Uno de los elementos principales que introdujo este sociólogo para el análisis de la situación latinoamericana fue la hacienda, unidad prioritaria en la economía tradicional, que adopta fácilmente elementos de modernidad. Es importante señalar que esta unidad no sólo da aportes para el análisis económico, sino político y sociológico de América Latina. Así, esta visión asumió que si bien el capitalismo en la región es la forma fundamental de producción y reproducción de las relaciones económicas y sociales, éste se encuentra manifiesto en diferentes etapas en la región. La existencia de diferentes etapas en la economía de una estructura, implican movimiento a diferentes ritmos y velocidades, cuando no en diferente sentido. En este sentido, el discurso de Raúl Prebish, —que fundamentalmente apoyaba la sustitución de importaciones, pero no en desmedro del apoyo al sector agropecuario, ni gravando a este último para apoyar el crecimiento industrial, sin que la industria generara el empleo que se esperaba— argumentaba que fue la sustitución de importaciones de manera indiscriminada y no planeada la que provocó un colapso en las relaciones sociales en el campo. Así, lejos de posturas que se le han adjudicado, el siguiente párrafo de Prebish evidencia su postura crítica al modelo de sustitución instrumentado:

Esta política de desarrollo interno hace absolutamente necesario para los países en desarrollo emprender con determinación una serie de transformaciones en sus estructuras y actitudes, ahí donde esto aún no se ha hecho. Y esto también requiere adherir a la disciplina de un plan de desarrollo, estimular el comercio recíproco mediante grupos de integración regional y subregional, y promover medidas interregionales para la expansión del comercio9.

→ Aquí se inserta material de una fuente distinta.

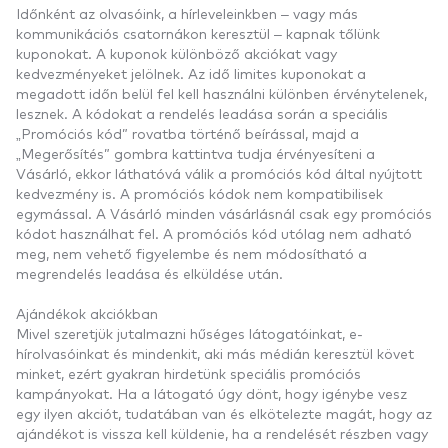
Időnként az olvasóink, a hírleveleinkben – vagy más
kommunikációs csatornákon keresztül – kapnak tőlünk
kuponokat. A kuponok különböző akciókat vagy
kedvezményeket jelölnek. Az idő limites kuponokat a
megadott időn belül fel kell használni különben érvénytelenek,
lesznek. A kódokat a rendelés leadása során a speciális
„Promóciós kód” rovatba történő beírással, majd a
„Megerősítés” gombra kattintva tudja érvényesíteni a
Vásárló, ekkor láthatóvá válik a promóciós kód által nyújtott
kedvezmény is. A promóciós kódok nem kompatibilisek
egymással. A Vásárló minden vásárlásnál csak egy promóciós
kódot használhat fel. A promóciós kód utólag nem adható
meg, nem vehető figyelembe és nem módosítható a
megrendelés leadása és elküldése után.
Ajándékok akciókban
Mivel szeretjük jutalmazni hűséges látogatóinkat, e-
hírolvasóinkat és mindenkit, aki más médián keresztül követ
minket, ezért gyakran hirdetünk speciális promóciós
kampányokat. Ha a látogató úgy dönt, hogy igénybe vesz
egy ilyen akciót, tudatában van és elkötelezte magát, hogy az
ajándékot is vissza kell küldenie, ha a rendelését részben vagy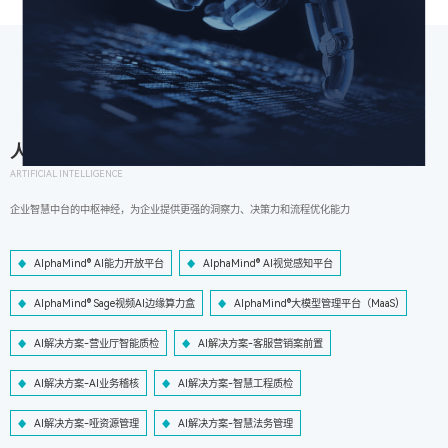
人工智能
ARTIFICIAL INTELLIGENCE
企业智慧中台的中枢神经，为企业提供更强的洞察力、决策力和流程优化能力
AlphaMind® AI能力开放平台
AlphaMind® AI视觉感知平台
AlphaMind® Sage视频AI边缘算力盒
AlphaMind®大模型管理平台（MaaS)
AI解决方案-营业厅智能质检
AI解决方案-客服营销案前置
AI解决方案-AI业务稽核
AI解决方案-智慧工程质检
AI解决方案-哑资源管理
AI解决方案-智慧法务管理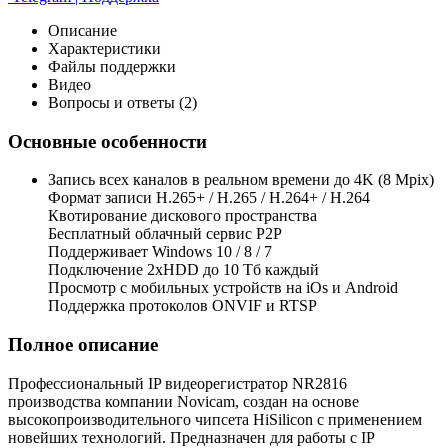
Описание
Характеристики
Файлы поддержки
Видео
Вопросы и ответы (2)
Основные особенности
Запись всех каналов в реальном времени до 4K (8 Mpix)
Формат записи H.265+ / H.265 / H.264+ / H.264
Квотирование дискового пространства
Бесплатный облачный сервис Р2Р
Поддерживает Windows 10 / 8 / 7
Подключение 2xHDD до 10 Тб каждый
Просмотр с мобильных устройств на iOs и Android
Поддержка протоколов ONVIF и RTSP
Полное описание
Профессиональный IP видеорегистратор NR2816
производства компании Novicam, создан на основе
высокопроизводительного чипсета HiSilicon с применением
новейших технологий. Предназначен для работы с IP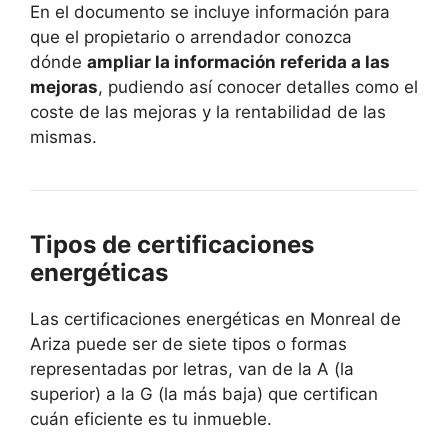
En el documento se incluye información para
que el propietario o arrendador conozca
dónde
ampliar la información referida a las
mejoras
, pudiendo así conocer detalles como el
coste de las mejoras y la rentabilidad de las
mismas.
Tipos de certificaciones
energéticas
Las certificaciones energéticas en Monreal de
Ariza puede ser de siete tipos o formas
representadas por letras, van de la A (la
superior) a la G (la más baja) que certifican
cuán eficiente es tu inmueble.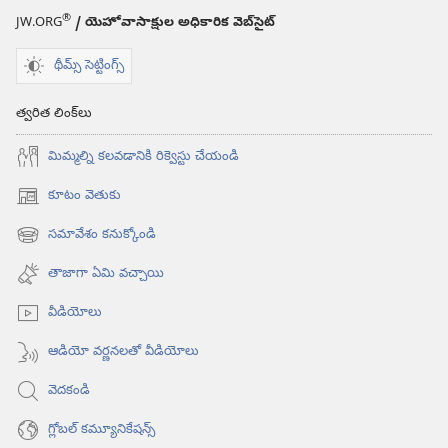
®
JW.ORG
/ యెహోవాసాక్షుల అధికారిక వెబ్‌సైట్‌
థీమ్స్ సెట్టింగ్స్
త్వరిత లింక్‌లు
మిమ్మల్ని కలవడానికి రిక్వెస్టు చేయండి
కూటం వెతుకు
(కొత్త
విండో
సమావేశం కనుక్కోండి
(కొత్త
ఓపెన్‌
విండో
అవుతుంది)
తాజాగా ఏమి వచ్చాయి
ఓపెన్‌
అవుతుంది)
వీడియోలు
ఆడియో వర్ణనలతో వీడియోలు
వెదకండి
గ్లోబల్‌ కమ్యూనికేషన్స్‌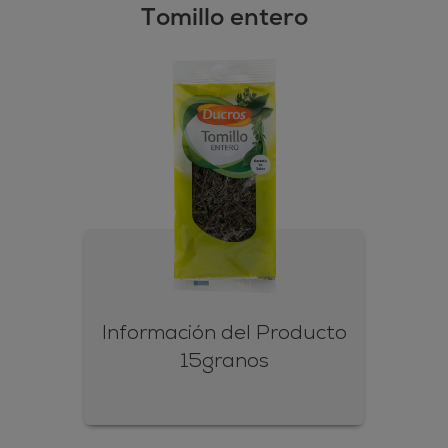
Tomillo entero
Información del Producto
15granos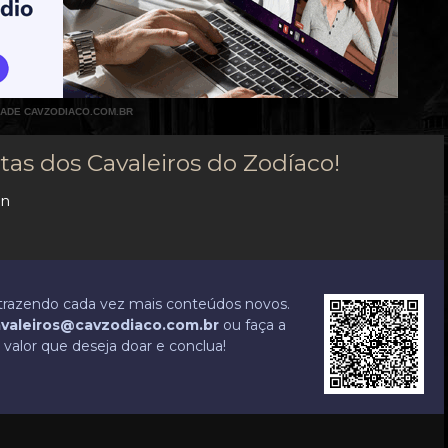
DADE CAVZODIACO.COM.BR
tas dos Cavaleiros do Zodíaco!
in
r trazendo cada vez mais conteúdos novos.
valeiros@cavzodiaco.com.br
ou faça a
valor que deseja doar e conclua!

Ya a mediados de la década de los 60, la estrategia de sustitución de importaciones comenzaba a dar señales de fracaso. Había generado inflación, no competitividad en la calidad de la producción y disminución en la tasa de crecimiento. Las importaciones habían crecido y la generación de recursos internos no daba para pagarlas, así, la deuda también comenzó a crecer hasta que se hizo impagable. El camino debía apuntar hacia otra estrategia y otros actores.

Hasta aquí, la CEPAL siguió lidereando la definición de las políticas de la región, y estableció dos pilares que hasta la fecha siguen siendo tales: 1) el proceso de integración regional y 2) la liberalización de políticas comerciales y financieras10.